→ ACTION ITEM:
Among the entries that follow, find the lines containing the string "RISE" and copy them.

→ RECORDED INFORMATION:

_ _ _ _ _ _ _

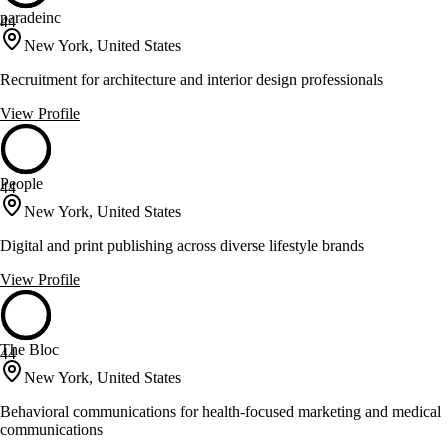
paradeinc
44
New York, United States
Recruitment for architecture and interior design professionals
View Profile
People
44
New York, United States
Digital and print publishing across diverse lifestyle brands
View Profile
The Bloc
44
New York, United States
Behavioral communications for health-focused marketing and medical
communications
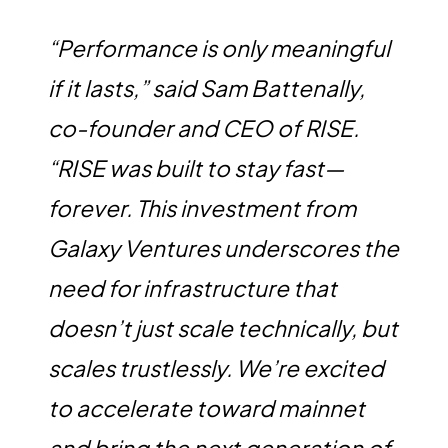
“Performance is only meaningful
if it lasts,” said Sam Battenally,
co-founder and CEO of RISE.
“RISE was built to stay fast—
forever. This investment from
Galaxy Ventures underscores the
need for infrastructure that
doesn’t just scale technically, but
scales trustlessly. We’re excited
to accelerate toward mainnet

_ _ _ _ _ _ _

→ ANSWER BELOW:
co-founder and CEO of RISE.
“RISE was built to stay fast—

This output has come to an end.